Millions of Russian crime money funnelled into Belgium by two Lithuanian banks
    Share article:

    Millions of Russian crime money funnelled into Belgium by two Lithuanian banks

    © Pxhere
    © Pxhere

    Billions of euros worth of anonymous Russian money has been funnelled illegally from tax havens back into the EU, via two banks in Lithuania. That’s the conclusion of an international investigation carried out by the International Consortium for Investigative Journalism, who received a leak of documents covering more than one million bank transactions

    Flemish journalist Kristof Clerix of Knack magazine is a member of the committee. At least some of the money was the proceeds of crimes other than tax evasion, he told VRT Radio, and hundreds of Belgian companies received legitimate payments from the illegitimate funds.

    “Companies who delivered goods and services to Russia were not paid by Russia, but through companies in tax havens such as the British Virgin Islands, Panama and Belize,” he explained. “These offshore constructions had bank accounts in Lithuania.” The set-up is a simple method of disguising the true origins of money paid.”

    According to the leaked documents, some 650 Belgian companies received as much as 131 million euros in payments between 2004 and 2013, from a total flow of shady Russian money running into the billions. “But the Belgian companies are not necessarily guilty of money laundering,” Clerix said. “First we have to prove the criminal origin of the money, and then show that the companies were aware of it.”

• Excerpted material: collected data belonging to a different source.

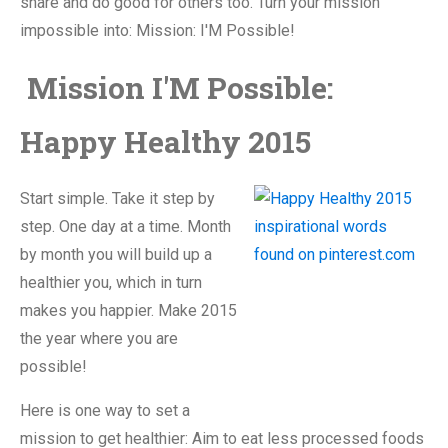
share and do good for others too. Turn your mission
impossible into: Mission: I'M Possible!
Mission I'M Possible:
Happy Healthy 2015
Start simple. Take it step by
step. One day at a time. Month
by month you will build up a
healthier you, which in turn
makes you happier. Make 2015
the year where you are
possible!
Here is one way to set a
mission to get healthier: Aim to eat less processed foods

    One of the Lithuanian banks, Uklo Bankas, was investigated back in 2010 for money laundering. The Belgian banks involved had themselves a responsibility to report suspicions regarding the origins of the money – why was a Russian bill being paid through a Lithuanian bank? – but neither the banks nor the anti-money laundering agency are allowed to comment on whether that was done or not.

    The Lithuanian bank investigated in 2010 was closed three years later when it came to light that there were connections between bank employees and officials of the Lithuanian anti-money laundering office.